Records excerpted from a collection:

■ ■ ■ ■

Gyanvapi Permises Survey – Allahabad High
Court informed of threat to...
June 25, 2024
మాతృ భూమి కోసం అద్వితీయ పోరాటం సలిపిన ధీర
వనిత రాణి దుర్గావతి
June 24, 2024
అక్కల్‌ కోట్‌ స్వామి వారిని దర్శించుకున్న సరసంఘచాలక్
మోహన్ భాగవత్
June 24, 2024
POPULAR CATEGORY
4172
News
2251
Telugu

■ ■ ■ ■

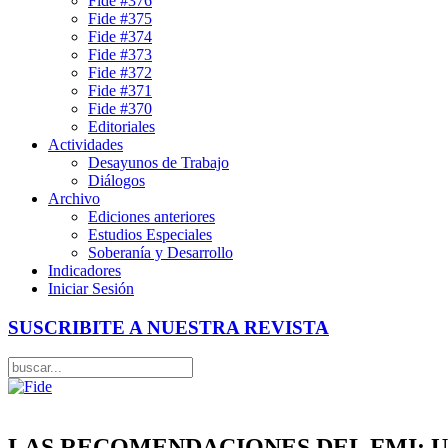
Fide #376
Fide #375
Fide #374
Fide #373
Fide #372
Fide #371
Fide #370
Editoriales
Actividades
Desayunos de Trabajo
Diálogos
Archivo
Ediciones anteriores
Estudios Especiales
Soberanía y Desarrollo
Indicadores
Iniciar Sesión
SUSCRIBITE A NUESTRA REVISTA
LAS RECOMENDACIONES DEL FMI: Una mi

■ ■ ■ ■

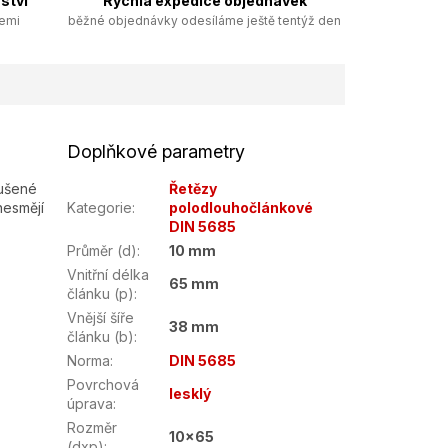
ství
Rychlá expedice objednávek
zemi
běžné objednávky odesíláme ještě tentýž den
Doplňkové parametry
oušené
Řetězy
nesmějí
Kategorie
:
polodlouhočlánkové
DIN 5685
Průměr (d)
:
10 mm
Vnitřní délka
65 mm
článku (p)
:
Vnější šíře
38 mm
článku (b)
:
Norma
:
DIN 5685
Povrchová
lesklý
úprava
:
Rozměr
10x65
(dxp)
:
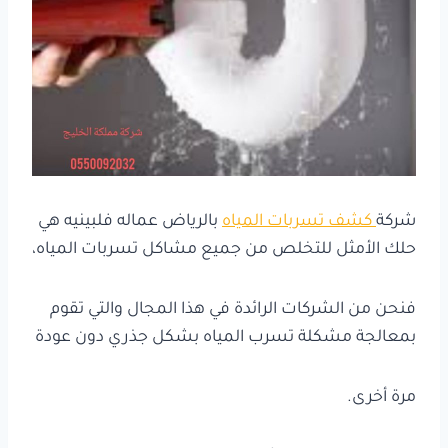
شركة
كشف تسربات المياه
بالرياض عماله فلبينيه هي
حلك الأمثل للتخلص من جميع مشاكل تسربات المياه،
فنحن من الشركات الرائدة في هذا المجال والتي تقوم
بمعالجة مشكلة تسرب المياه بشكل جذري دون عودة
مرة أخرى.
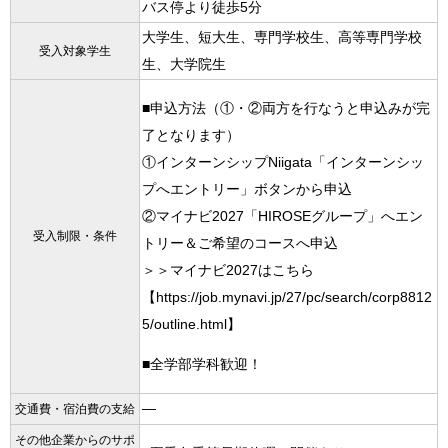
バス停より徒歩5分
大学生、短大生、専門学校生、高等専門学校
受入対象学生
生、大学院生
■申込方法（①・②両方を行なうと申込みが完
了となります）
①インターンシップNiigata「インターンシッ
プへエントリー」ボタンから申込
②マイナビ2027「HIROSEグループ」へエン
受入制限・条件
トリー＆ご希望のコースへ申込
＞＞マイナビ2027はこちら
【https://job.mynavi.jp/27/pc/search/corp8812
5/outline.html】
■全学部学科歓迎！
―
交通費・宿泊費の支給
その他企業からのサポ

■ ■ ■ ■

Exercise brief »
Return every line above where "تسربات" appears.

Task solution »
كشف تسربات المياه
حلك الأمثل للتخلص من جميع مشاكل تسربات المياه،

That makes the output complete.